As many as five thousand abortion patients were expected to seek treatment at four Planned Parenthood clinics in Wisconsin this year, but after the Supreme Court’s decision to overturn the Roe v. Wade decision, a ban on the procedure is now in effect, sending those patients to seek care elsewhere.
That ban, which dates back to before the Civil War, went back into effect once the decision was announced in June.
As a result, Planned Parenthood officials in Wisconsin are seeking help from their counterparts in Illinois, with many of those patients now traveling to a clinic in suburban Waukegan.
“During this time we have seen a ten-fold increase in patients from Wisconsin that are coming to Illinois for treatment,” PP Illinois CEO Jennifer Welch said.
Facilities in both states have forged a partnership, allowing Wisconsin OB-GYN’s like Dr.

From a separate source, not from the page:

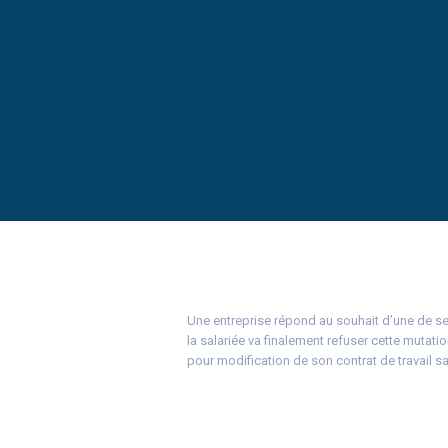
Une entreprise répond au souhait d’une de ses
la salariée va finalement refuser cette mutatio
pour modification de son contrat de travail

Allie Linton to make the trip to Illinois to treat their patients.
“The ability to provide this care and this continuity of care was phenomenal and I am so thankful for this partnership for allowing me to do so,” she said.
Under Illinois law, all doctors, nurses, midwives and clinicians from Wisconsin must first obtain licenses here in order to provide care.

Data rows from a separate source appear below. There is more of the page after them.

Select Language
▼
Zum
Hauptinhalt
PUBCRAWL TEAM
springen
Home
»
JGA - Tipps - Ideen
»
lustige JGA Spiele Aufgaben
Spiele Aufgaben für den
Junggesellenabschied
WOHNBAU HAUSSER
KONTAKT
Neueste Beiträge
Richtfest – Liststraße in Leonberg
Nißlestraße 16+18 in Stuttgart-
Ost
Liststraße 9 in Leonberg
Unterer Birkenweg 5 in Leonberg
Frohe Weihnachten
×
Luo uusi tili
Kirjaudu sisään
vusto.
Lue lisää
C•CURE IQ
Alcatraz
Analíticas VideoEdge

Similar programs are being explored elsewhere, with many Republican-controlled states changing abortion laws in the wake of the Supreme Court’s decision.
“This (increase in patients) is clear evidence that restrictions and bans do not stop abortions,” Welch said. “Restrictions and bans only make it harder for people to access essential reproductive health care where they live.”

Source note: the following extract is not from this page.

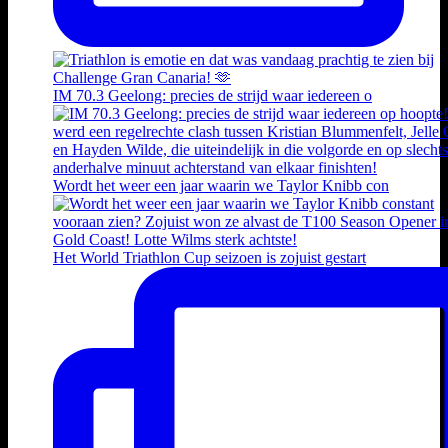
IM 70.3 Geelong: precies de strijd waar iedereen o
Wordt het weer een jaar waarin we Taylor Knibb con
Het World Triathlon Cup seizoen is zojuist gestart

Wisconsin lawmakers are expected to tackle the issue of abortion rights in coming sessions. While Democratic Gov. Tony Evers has filed a lawsuit to block the bill, arguing that it is out-of-date and unenforceable, some Republican lawmakers and activists are pushing to strengthen the measure, eliminating exceptions that allow for abortions that would save the life of the mother.
Still others are pushing for a possible “personhood amendment,” which would codify an abortion ban into the state’s constitution.
As that legal and political wrangling takes place, the partnership between Wisconsin and Illinois Planned Parenthood facilities is seeking donations and other assistance.
“This is a marathon now,” Planned Parenthood Wisconsin CEO Tanya Atkinson said. “(We’re seeking) to restore abortion access to whoever needs it, no matter what.”
The partnership is looking for donors…and even “abortion navigators,” who can drive patients from where they are to the care they need.